In the opening chapter, Clement Beckford, the veteran in question, is hit by a car. Although not seriously injured, he is rushed to the hospital and forced to undergo medical examinations so the hospital can rake in some insurance dollars. Luckily for Beckford, the motorist who struck him is a beautiful billionairess who wants to make up for his inconvenience and minimal pain and suffering. This woman, named Aslan Norval, invites him to lunch and inquires into his situation. Since returning from the war, Beckford is down on his luck. He can’t find a decent job or get a useful education. He tells her that what he’d really like to do is hydrological engineering—the construction of dams and canals. Within a few days, he finds that the wealthy woman has established a new company in his chosen field and installed him as president. She then reveals her grand plan to build a canal across the United States, thus circumventing the need for the Panama Canal, which is inconveniently located in a foreign nation. Rather than reveling in the generosity of his benefactress, Beckford can’t help but think that she has an ulterior motive. Either she wants to have an affair with him, he surmises, or she wants to set him up as a patsy in some fraud scheme.
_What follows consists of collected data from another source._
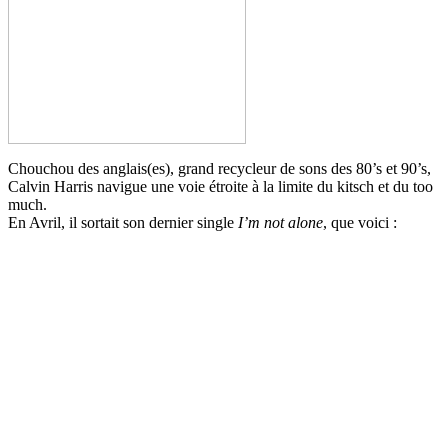
Chouchou des anglais(es), grand recycleur de sons des 80’s et 90’s,
Calvin Harris navigue une voie étroite à la limite du kitsch et du too
much.
En Avril, il sortait son dernier single
I’m not alone
, que voici :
Traven always emphasizes anarchist, leftist, and socialist themes in his work, and Aslan Norval is no exception. In this late-career offering, however, his political message is less pointed and more scattershot. In the opening chapters, he manages to satirize and/or complain about the insurance industry, for-profit hospitals, ambulance-chasing lawyers, veterans’ benefits, and higher education. Later he turns his attention to the Panama Canal project, Congressional corruption, defense spending, foreign aid, the arms race, the space race, and Cold War paranoia. His critical darts are dispersed all over the board, so he never really hits the bullseye with any of them. His sense of humor also seems to have suffered with the passing of time. Slapstick and sarcasm are distributed in a haphazard, willy-nilly fashion. The result is something that reads less like classic Traven and more like one of Upton Sinclair’s lesser efforts.
Despite the odd humor, there is somewhat of an odd film noir atmosphere to this book, with Aslan Norval as the femme fatale. At first, Traven seems to want you to root for Beckford and Norval, but he then has them both behave in unethical ways that makes you like them less. There are a couple of “love” scenes in this book that are rather creepy and off-putting. Overall, the plot is not well constructed, dragging in some portions while fleeting in others. Aslan Norval almost reads like a novel that was left unfinished at the time of the author’s death. You wonder why Traven chose to waste the second-to-last chapter dwelling on a pointless romantic subplot instead of building the canal story towards a conclusion. Then he wraps up everything way too quickly and unsatisfactorily in the final chapter. In general, I really like Traven’s writing, so this book was not a worthless read for me, but it certainly isn’t anywhere near as good as those Latin American novels (The Cotton-Pickers, The Treasure of the Sierra Madre, The Bridge in the Jungle) that he wrote in the ‘20s and ‘30s.